Last month, a family from northern Israel was visiting the museum when their youngest son tipped over the jar, which smashed into pieces.

Alex Geller, the boy’s father, said his son — the youngest of three — is exceptionally curious, and that the moment he heard the crash, “please let that not be my child” was the first thought that raced through his head.

The jar has been on display at the Hecht Museum in Haifa for 35 years. It was one of the only containers of its size and from that period still complete when it was discovered.

The Bronze Age jar is one of many artifacts exhibited out in the open, part of the Hecht Museum’s vision of letting visitors explore history without glass barriers, said Inbal Rivlin, the director of the museum, which is associated with Haifa University in northern Israel.
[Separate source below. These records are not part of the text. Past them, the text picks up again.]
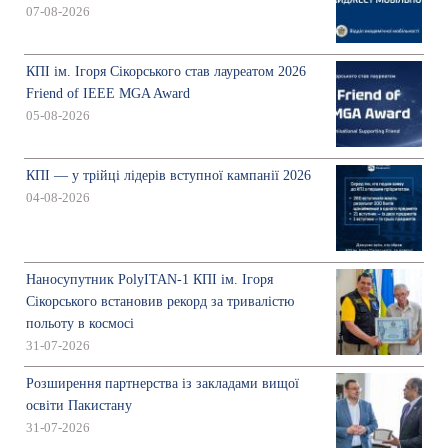
07-08-2026
КПІ ім. Ігоря Сікорського став лауреатом 2026
Friend of IEEE MGA Award
05-08-2026
КПІ — у трійці лідерів вступної кампанії 2026
04-08-2026
Наносупутник PolyITAN-1 КПІ ім. Ігоря
Сікорського встановив рекорд за тривалістю
польоту в космосі
31-07-2026
Розширення партнерства із закладами вищої
освіти Пакистану
31-07-2026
It was likely used to hold wine or oil, and dates back to between 2200 and 1500 B.C.

Rivlin and the museum decided to turn the moment, which captured international attention, into a teaching moment, inviting the Geller family back for a special visit and hands-on activity to illustrate the restoration process.

Rivlin added that the incident provided a welcome distraction from the ongoing war in Gaza. “Well, he’s just a kid. So I think that somehow it touches the heart of the people in Israel and around the world,“ said Rivlin.

Roee Shafir, a restoration expert at the museum, said the repairs would be fairly simple, as the pieces were from a single, complete jar. Archaeologists often face the more daunting task of sifting through piles of shards from multiple objects and trying to piece them together.

Experts used 3D technology, hi-resolution videos, and special glue to painstakingly reconstruct the large jar.

Less than two weeks after it broke, the jar went back on display at the museum. The gluing process left small hairline cracks, and a few pieces are missing, but the jar’s impressive size remains.

The only noticeable difference in the exhibit was a new sign reading “please don’t touch.”